◆ PROMPT: Exact copy without images: repeat every entry as written.

(Stored data entries)
- - -
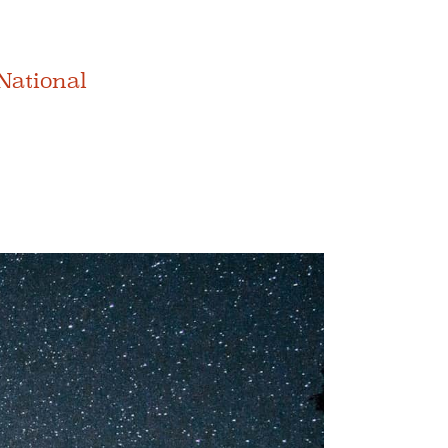
 National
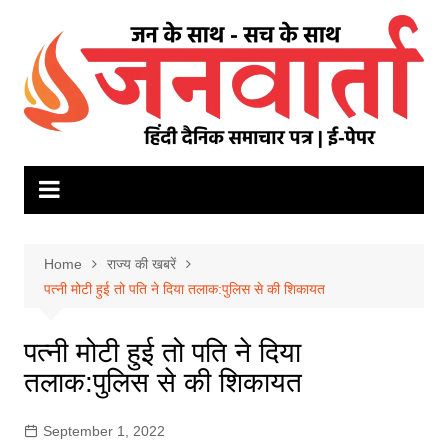
Skip
to
content
Home
राज्य की खबरें
पत्नी मोटी हुई तो पति ने दिया तलाक:पुलिस से की शिकायत
पत्नी मोटी हुई तो पति ने दिया
तलाक:पुलिस से की शिकायत
September 1, 2022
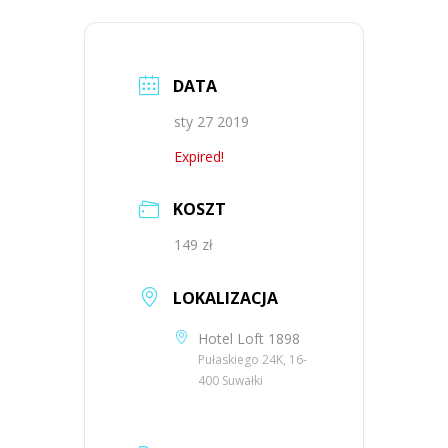
DATA
sty 27 2019
Expired!
KOSZT
149 zł
LOKALIZACJA
Hotel Loft 1898
Pułaskiego 24K, 16-
400 Suwałki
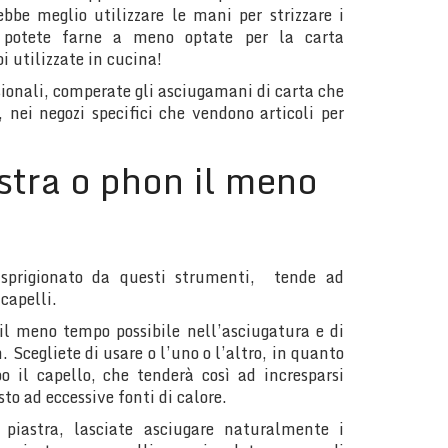
bbe meglio utilizzare le mani per strizzare i
 potete farne a meno optate per la carta
i utilizzate in cucina!
ssionali, comperate gli asciugamani di carta che
a, nei negozi specifici che vendono articoli per
astra o phon il meno
 sprigionato da questi strumenti, tende ad
capelli.
il meno tempo possibile nell’asciugatura e di
. Scegliete di usare o l’uno o l’altro, in quanto
o il capello, che tenderà così ad incresparsi
o ad eccessive fonti di calore.
a piastra, lasciate asciugare naturalmente i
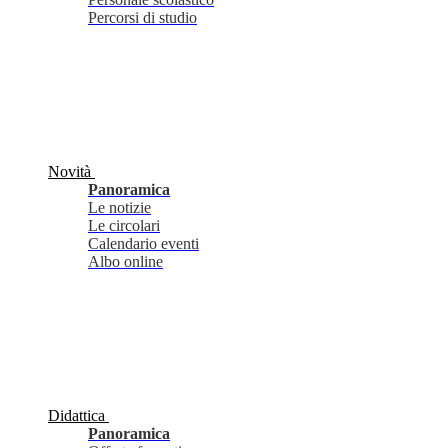
Percorsi di studio
Novità
Panoramica
Le notizie
Le circolari
Calendario eventi
Albo online
Didattica
Panoramica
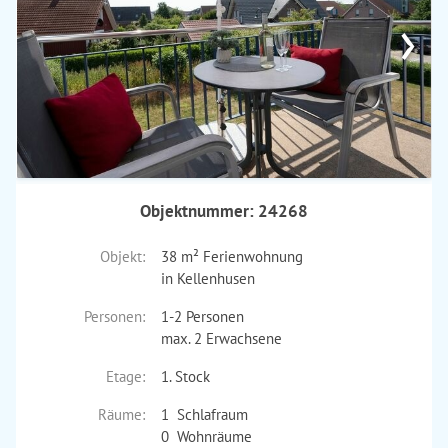
›
Objektnummer: 24268
Objekt:
38 m² Ferienwohnung
in Kellenhusen
Personen:
1-2 Personen
max. 2 Erwachsene
Etage:
1. Stock
Räume:
1 Schlafraum
0 Wohnräume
- - -
◆ TASK ANSWER:
 National
Skip
to
content
Home
राज्य की खबरें
पत्नी मोटी हुई तो पति ने दिया तलाक:पुलिस से की शिकायत
पत्नी मोटी हुई तो पति ने दिया
तलाक:पुलिस से की शिकायत
September 1, 2022
DATA
sty 27 2019
Expired!
KOSZT
149 zł
LOKALIZACJA
Hotel Loft 1898
Pułaskiego 24K, 16-
400 Suwałki
bbe meglio utilizzare le mani per strizzare i
 potete farne a meno optate per la carta
i utilizzate in cucina!
ssionali, comperate gli asciugamani di carta che
a, nei negozi specifici che vendono articoli per
astra o phon il meno
 sprigionato da questi strumenti, tende ad
capelli.
il meno tempo possibile nell’asciugatura e di
. Scegliete di usare o l’uno o l’altro, in quanto
o il capello, che tenderà così ad incresparsi
o ad eccessive fonti di calore.
a piastra, lasciate asciugare naturalmente i
Percorsi di studio
Novità
Panoramica
Le notizie
Le circolari
Calendario eventi
Albo online
Didattica
Panoramica
›
Objektnummer: 24268
Objekt:
38 m² Ferienwohnung
in Kellenhusen
Personen:
1-2 Personen
max. 2 Erwachsene
Etage:
1. Stock
Räume:
1 Schlafraum
0 Wohnräume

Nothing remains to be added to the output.